Begin at the line containing "Fås i klassisk" and end at the final line of the entries. Please reproduce those lines exactly.
-------- DATASET RECORDS
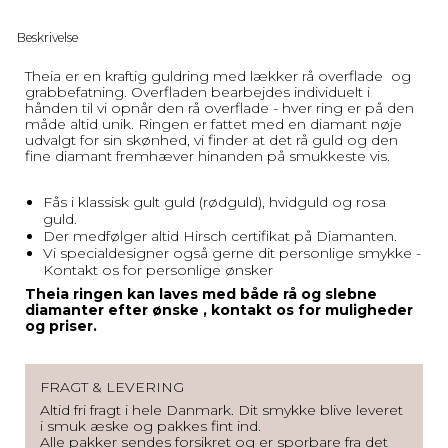
Beskrivelse
Theia er en kraftig guldring med lækker rå overflade og
grabbefatning. Overfladen bearbejdes individuelt i
hånden til vi opnår den rå overflade - hver ring er på den
måde altid unik. Ringen er fattet med en diamant nøje
udvalgt for sin skønhed, vi finder at det rå guld og den
fine diamant fremhæver hinanden på smukkeste vis.
Fås i klassisk gult guld (rødguld), hvidguld og rosa
guld.
Der medfølger altid Hirsch certifikat på Diamanten.
Vi specialdesigner også gerne dit personlige smykke -
Kontakt os for personlige ønsker
Theia ringen kan laves med både rå og slebne
diamanter efter ønske , kontakt os for muligheder
og priser.
FRAGT & LEVERING
Altid fri fragt i hele Danmark. Dit smykke blive leveret
i smuk æske og pakkes fint ind.
Alle pakker sendes forsikret og er sporbare fra det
----------------
■ TASK SOLUTION ■
Fås i klassisk gult guld (rødguld), hvidguld og rosa
guld.
Der medfølger altid Hirsch certifikat på Diamanten.
Vi specialdesigner også gerne dit personlige smykke -
Kontakt os for personlige ønsker
Theia ringen kan laves med både rå og slebne
diamanter efter ønske , kontakt os for muligheder
og priser.
FRAGT & LEVERING
Altid fri fragt i hele Danmark. Dit smykke blive leveret
i smuk æske og pakkes fint ind.
Alle pakker sendes forsikret og er sporbare fra det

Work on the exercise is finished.